- 7, 8, 9, 10 -
De weergave van de ligging van de draadbundel bij het stuur links of rechts in het voorste
deel van het voertuig onder het schakelpaneel (afb. 9, 10). Na het doortrekken van de
draden alle benodigde draden uit de bestaande draadbundel van het voertuig met het
gereedschap uit de uittrekkerset losmaken en deze als volgt met de draadbundel van de
trekhaak verbinden.
- Zekeringshouder
- Afb. 7 - geldt voor voertuigen van KW 22/ 2014 tot KW 45/ 2014
- De verbindingsdraad (E) - met de platte huls met het bijbehorende einde op insteekplaats
122 aansluiten. De draad met de contactbeschermingskap (F) beveiligen. Het andere
draadeinde (platte huls) op de insteekplaats F 21 aansluiten.
- De rood/groene draad op insteekplaats F 28A aansluiten.
- De grijs/zwarte draad op insteekplaats F 38A aansluiten.
- De rode draad op insteekplaats F 44A aansluiten.
- De rood/witte draad met de platte huls op insteekplaats F 21A aansluiten.
- In de bezette insteekplaatsen de bijbehorende zekeringen (G, H, J) insteken.
- De resterende rood/witte draad met de dubbele huls isoleren en zodanig op een geschikte
plaats aan de draadbundel bevestigen dat deze niet kan losraken. De zekering (H) 15 A ATO
en de verbindingsdraad (D) uit de set blijven over.
- Afb. 8 - geldt voor voertuigen vanaf KW 45/ 2014
- De verbindingsdraad (D) met de dubbele huls met het bijbehorende einde op insteek-
plaats 121 aansluiten. De draad met de contactbeschermingskap (F) beveiligen. Het andere
draadeinde (dubbele huls) op insteekplaats F 22 aansluiten.
- De rood/groene draad op insteekplaats F 28A aansluiten.
- De grijs/zwarte draad op insteekplaats F 38A aansluiten.
- De rode draad op insteekplaats F 44A aansluiten.
- De rood/witte draad met de dubbele huls op insteekplaats F 22A aansluiten.
- In de bezette insteekplaatsen de bijbehorende zekeringen (H, J) insteken.
- De resterende rood/witte draad met de platte huls isoleren en zodanig op een geschikte
plaats aan de draadbundel bevestigen dat deze niet kan losraken. De zekering (G) 15 A MINI
en de verbindingsdraad (E) uit de set blijven over.
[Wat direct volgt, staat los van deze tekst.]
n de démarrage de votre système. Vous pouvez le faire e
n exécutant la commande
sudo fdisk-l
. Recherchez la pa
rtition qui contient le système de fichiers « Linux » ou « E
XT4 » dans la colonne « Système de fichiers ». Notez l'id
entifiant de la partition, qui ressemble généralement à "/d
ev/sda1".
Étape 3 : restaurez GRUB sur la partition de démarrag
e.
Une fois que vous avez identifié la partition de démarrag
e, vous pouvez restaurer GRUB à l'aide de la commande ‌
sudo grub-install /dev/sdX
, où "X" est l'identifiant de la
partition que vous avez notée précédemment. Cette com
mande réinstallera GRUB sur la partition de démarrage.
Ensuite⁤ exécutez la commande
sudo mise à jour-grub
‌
Opmerking. Bij het stuur rechts is de toegang tot de zekeringshouder
moeilijk geworden. De draden op de gebruikelijke manier aansluiten.
- BCM-regeleenheid
- De zwart/rode draad met de zwart/rode draad van de stekker C - PIN 58 verbinden.
- De oranje/bruine draad met de oranje/bruine draad van de stekker A - PIN 17 verbinden.
- De oranje/groene draad met de oranje/groene draad van de stekker A - PIN 16 verbinden.
- De zwart/paarse draad met de zwart/paarse draad van de stekker A - PIN 14 verbinden.
Opmerking. Onder het schakelpaneel de draden aan de zekeringshou-
der en BCM-regeleenheid vastmaken met kabelbinders om contact met
andere componenten onder het schakelpaneel te vermijden. Tegelijk
moet het mogelijk blijven om de zekeringshouder en de stekkers van
de BCM-regeleenheid te kunnen losmaken.